We would like you to send us your specific inquiry/offering demand.

This will give us the chance to prove our efficiency.

 

I cut off the email, because it is so long, but let me tell you this: it talks all about how they want me to sell their underwear from Romania. I thought, that because I’m nearby, that they might like to give me a tour of their factory, to determine if I indeed should sell their goods. Here is my reply:

Hello Fine Romanians!My name is Otto, and I thank you greatly for your email message about Romanian Underwear. I must say, I love underwear. I’m currently not wearing any, and my level of comfort is not as high as it is when wearing underwear. Usually I wear boxer briefs, but I’ll wear just about any style, as long as it’s not a thong.

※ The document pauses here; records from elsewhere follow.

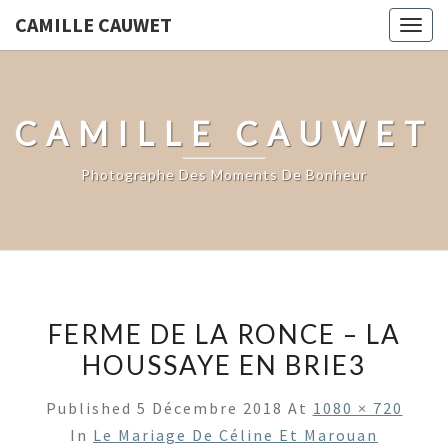
CAMILLE CAUWET
Togg
navig
CAMILLE CAUWET
Photographe Des Moments De Bonheur
FERME DE LA RONCE – LA
HOUSSAYE EN BRIE3
Published
5 Décembre 2018
At
1080 × 720
In
Le Mariage De Céline Et Marouan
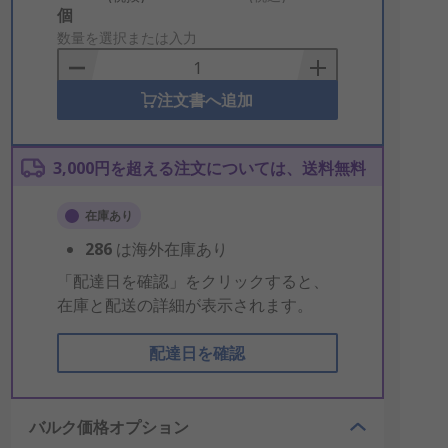
Add
個
to
数量を選択または入力
Basket
注文書へ追加
3,000円を超える注文については、送料無料
在庫あり
286
は海外在庫あり
「配達日を確認」をクリックすると、
在庫と配送の詳細が表示されます。
配達日を確認
バルク価格オプション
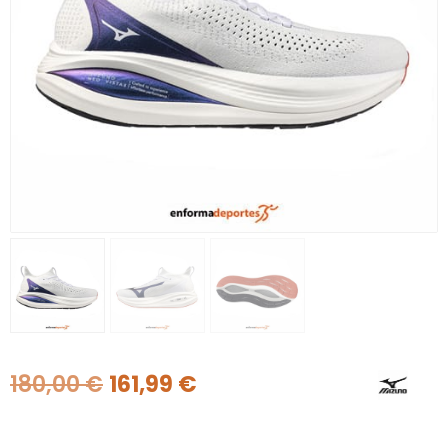
180,00
€
161,99
€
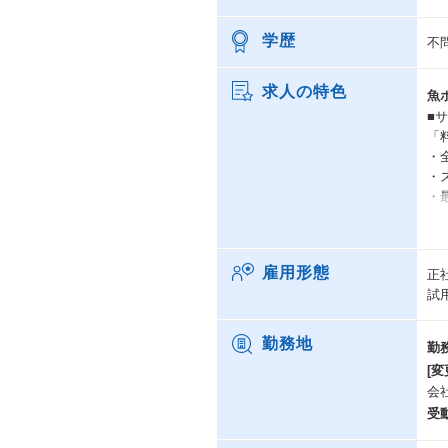
学歴
不
求人の特色
魚
■
「
・
・
・
■
・
雇用形態
正
・
試
・
・
勤務地
勤
[変
【
会
鮮
受
対
htt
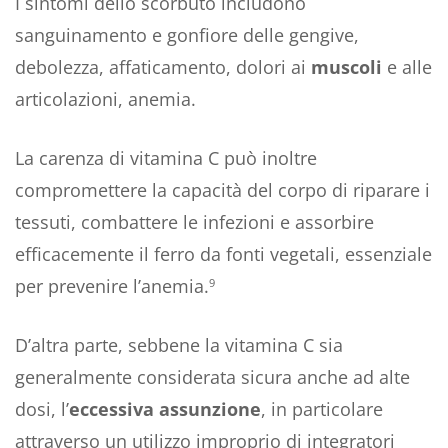
I sintomi dello scorbuto includono
sanguinamento e gonfiore delle gengive,
debolezza, affaticamento, dolori ai
muscoli
e alle
articolazioni, anemia.
La carenza di vitamina C può inoltre
compromettere la capacità del corpo di riparare i
tessuti, combattere le infezioni e assorbire
efficacemente il ferro da fonti vegetali, essenziale
per prevenire l’anemia.
9
D’altra parte, sebbene la vitamina C sia
generalmente considerata sicura anche ad alte
dosi, l’
eccessiva
assunzione
, in particolare
attraverso un utilizzo improprio di integratori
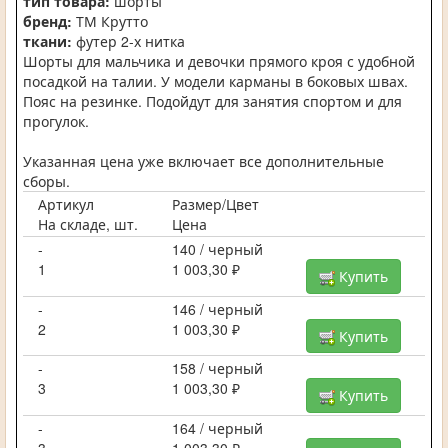
тип товара:
шорты
бренд:
ТМ Крутто
ткани:
футер 2-х нитка
Шорты для мальчика и девочки прямого кроя с удобной
посадкой на талии. У модели карманы в боковых швах.
Пояс на резинке. Подойдут для занятия спортом и для
прогулок.
Указанная цена уже включает все дополнительные
сборы.
Артикул
Размер/Цвет
На складе, шт.
Цена
-
140 / черный
1
1 003,30 ₽
Купить
-
146 / черный
2
1 003,30 ₽
Купить
-
158 / черный
3
1 003,30 ₽
Купить
-
164 / черный
3
1 003,30 ₽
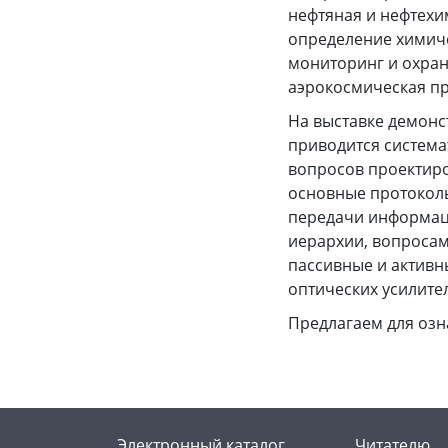
нефтяная и нефтехи
определение химиче
мониторинг и охра
аэрокосмическая п
На выставке демонс
приводится система
вопросов проектиро
основные протоколы
передачи информац
иерархии, вопросам
пассивные и активн
оптических усилите
Предлагаем для оз
Электронный каталог
Читателю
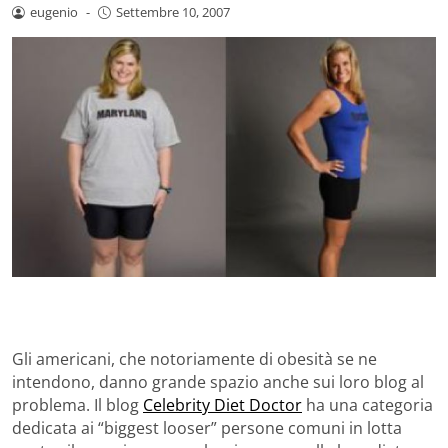
eugenio
-
Settembre 10, 2007
Gli americani, che notoriamente di obesità se ne
intendono, danno grande spazio anche sui loro blog al
problema. Il blog
Celebrity Diet Doctor
ha una categoria
dedicata ai “biggest looser” persone comuni in lotta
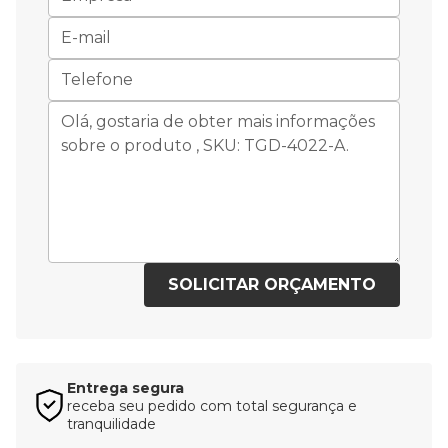
SOLICITAR ORÇAMENTO
Entrega segura
receba seu pedido com total segurança e
tranquilidade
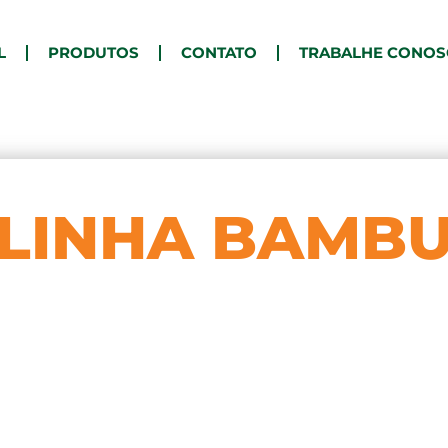
L
PRODUTOS
CONTATO
TRABALHE CONO
LINHA BAMB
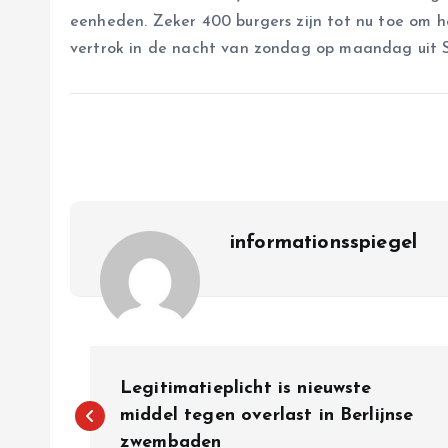
eenheden. Zeker 400 burgers zijn tot nu toe om 
vertrok in de nacht van zondag op maandag uit 
informationsspiegel
P
Legitimatieplicht is nieuwste
o
middel tegen overlast in Berlijnse
zwembaden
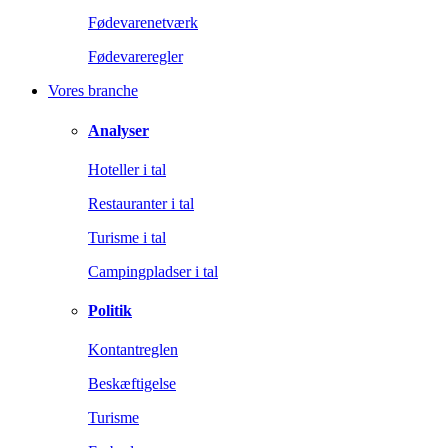
Fødevarenetværk
Fødevareregler
Vores branche
Analyser
Hoteller i tal
Restauranter i tal
Turisme i tal
Campingpladser i tal
Politik
Kontantreglen
Beskæftigelse
Turisme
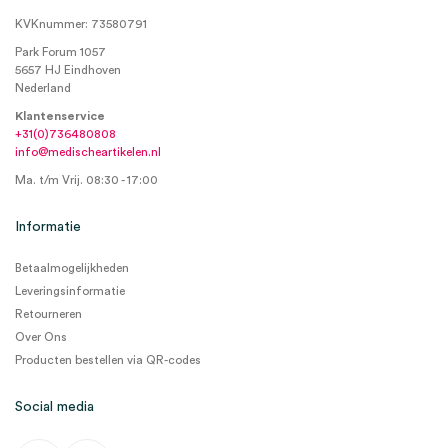
KVKnummer: 73580791
Park Forum 1057
5657 HJ Eindhoven
Nederland
Klantenservice
+31(0)736480808
info@medischeartikelen.nl
Ma. t/m Vrij. 08:30 - 17:00
Informatie
Betaalmogelijkheden
Leveringsinformatie
Retourneren
Over Ons
Producten bestellen via QR-codes
Social media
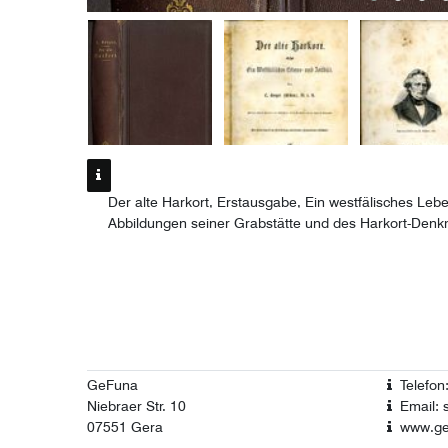
Der alte Harkort, Erstausgabe, Ein westfälisches Leben
Abbildungen seiner Grabstätte und des Harkort-Denkm
GeFuna
Telefo
Niebraer Str. 10
Email: 
07551 Gera
www.ge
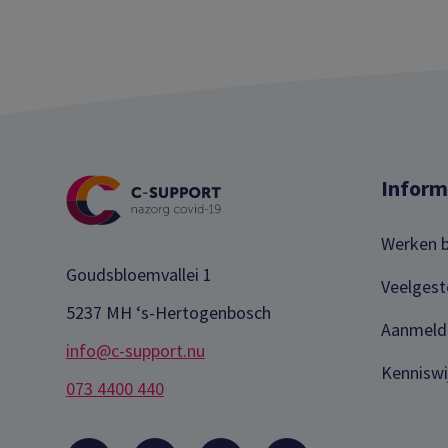
Inform
Werken b
Goudsbloemvallei 1
Veelgest
5237 MH ‘s-Hertogenbosch
Aanmeld
info@c-support.nu
Kenniswi
073 4400 440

I was intrigued by your email message. Did you know that I’m currently on holiday in Austria? I just got back from having the hair suit tailor harvest my hair to make a hair suit. It’s the pinnacle of my life, to have a hair suit made from hair that’s been growing from birth. The first thing I noticed after having all my hair removed was that I am cold. I found a Siberian Tiger Pelt at the local market place, and I’ve had that wrapped about my body until my hair suit is finished being tailored. It can take weeks.

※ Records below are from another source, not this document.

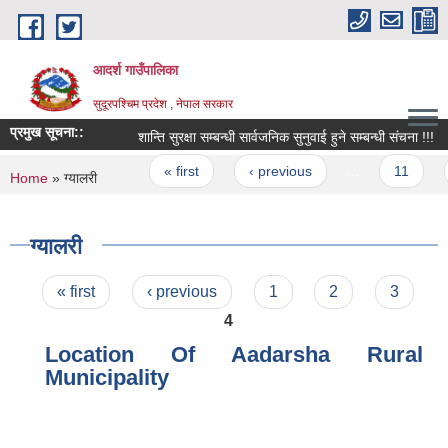
Skip to main content
आदर्श गाउँपालिका
सुदूरपश्चिम प्रदेश , नेपाल सरकार
प्रमुख सूचना::
शान्ति सुरक्षा सम्बन्धी सार्वजनिक सुनुवाई हुने सम्बन्धी संचना !!!
Pages
« first
‹ previous
…
11
1
You are here
Home
» ग्यालरी
ग्यालरी
Pages
« first
‹ previous
1
2
3
4
Location Of Aadarsha Rural
Municipality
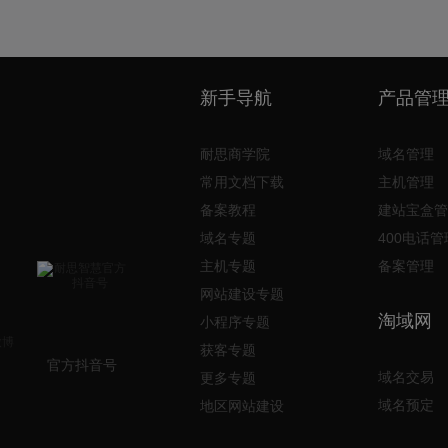
新手导航
产品管
耐思商学院
域名管理
常用文档下载
主机管理
备案教程
建站宝盒管
域名专题
400电话管
主机专题
备案管理
网站建设专题
淘域网
小程序专题
获客专题
官方抖音号
域名交易
更多专题
域名预定
地区网站建设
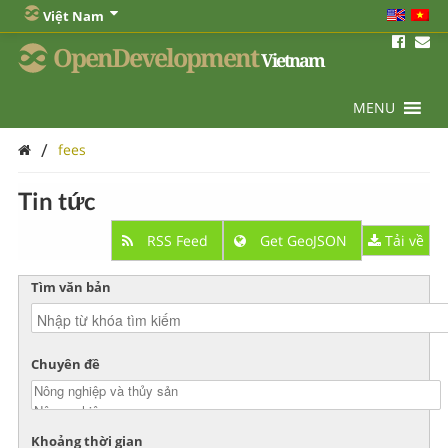
Việt Nam
OpenDevelopment
Vietnam
MENU
/
fees
Tin tức
RSS Feed
Get GeoJSON
Tải về
Tìm văn bản
Chuyên đề
Khoảng thời gian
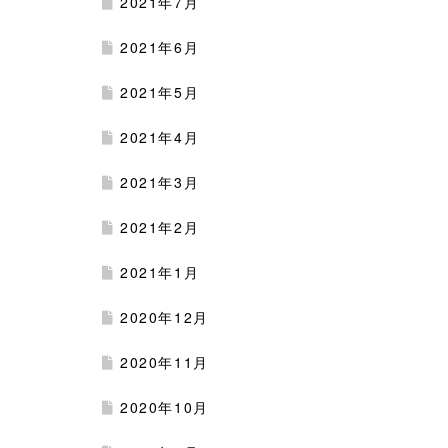
2021年7月
2021年6月
2021年5月
2021年4月
2021年3月
2021年2月
2021年1月
2020年12月
2020年11月
2020年10月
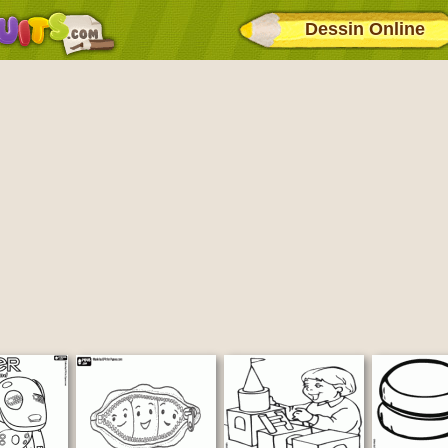
Dessin Online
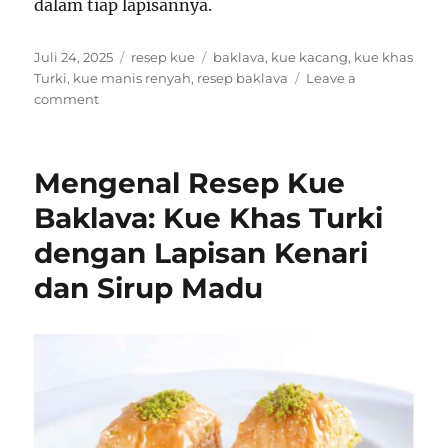
dalam tiap lapisannya.
Posted
Categories
Tags
Juli 24, 2025
resep kue
baklava
,
kue kacang
,
kue khas
on
Turki
,
kue manis renyah
,
resep baklava
Leave a
on
comment
Mengenal
Resep
Kue
Mengenal Resep Kue
Baklava:
Manis
Baklava: Kue Khas Turki
Renyah
dengan Lapisan Kenari
Khas
Turki
dan Sirup Madu
yang
Mendunia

I thought that because I’m in the general area of Central Europe, that I should come your way soon and tour your fine factory. Tell me, do you have underwear models? How about quality control, do you have someone trying on underwear to make sure everything is being cradled nicely? And when they’re done, do they slip in a little slip of paper that says “Checked by QC #49”? And do the underwear models stand there, naked, and shivering until they next pair arrives hot off the presses? These are things I need to know before I can consider using you as my underwear supplier.

Do you make underwear for animals? Sometimes poodles will be fine with wearing underwear. For some animals, if they’re no wearing underwear in the house, they’re spanked until they either get out of the house, or put on some pants.

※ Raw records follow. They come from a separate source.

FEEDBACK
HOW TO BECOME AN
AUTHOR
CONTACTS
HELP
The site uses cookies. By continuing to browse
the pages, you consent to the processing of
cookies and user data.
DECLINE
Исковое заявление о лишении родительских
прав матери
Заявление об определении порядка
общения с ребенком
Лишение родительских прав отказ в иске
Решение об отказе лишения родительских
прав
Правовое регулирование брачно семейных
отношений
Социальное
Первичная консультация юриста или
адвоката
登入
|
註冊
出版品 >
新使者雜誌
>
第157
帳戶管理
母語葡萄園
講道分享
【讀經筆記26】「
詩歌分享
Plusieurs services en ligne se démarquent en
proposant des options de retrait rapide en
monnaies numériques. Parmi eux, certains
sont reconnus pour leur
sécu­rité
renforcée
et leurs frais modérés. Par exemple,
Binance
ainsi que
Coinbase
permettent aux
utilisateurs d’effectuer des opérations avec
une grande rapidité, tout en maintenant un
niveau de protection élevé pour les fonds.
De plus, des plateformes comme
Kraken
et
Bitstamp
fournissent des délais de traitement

And in Romania, do you call them pants or skivvies?

What’s the biggest size of underwear you make?

Thank You Romanians!

 

I got a reply this morning, but I can hardly make sense of it.

Dear Otto, thanks for your answer concerning is Romanian sport clothe export. We are lucky contact with you to have formed. Their history over a hair complaint is amazing. They have a quantity of questions, therefore I try to answer them as fast as possible. Our quality control representatives examine for problems with attaching and fabric. We do not have to examine representatives to see over if the clothe seats. There are too many sizes and too many forms of the people, so that this happens. However we have model attitude, if we sketch the clothes. All woman models raise bright and in pubic the region are finest above all, in order to reduce each possible floppiness the fabric within this range. The underwear to sketch is a fun job, No.? We excuse deeply us, we form not underwear for animals. We believe that animals should be left outside. Why do you set for underwear on a poodle? They can visit our factory at any time, if you wish, however we would wish any kind insurance, which would become you a good customer of ours first. In Romania we designate underwear writ. Thanks.

I’m going to reply, and ask them for their address, and what they sell their underwear for. I’ve always wanted to try and unseat Fruit of the Loom.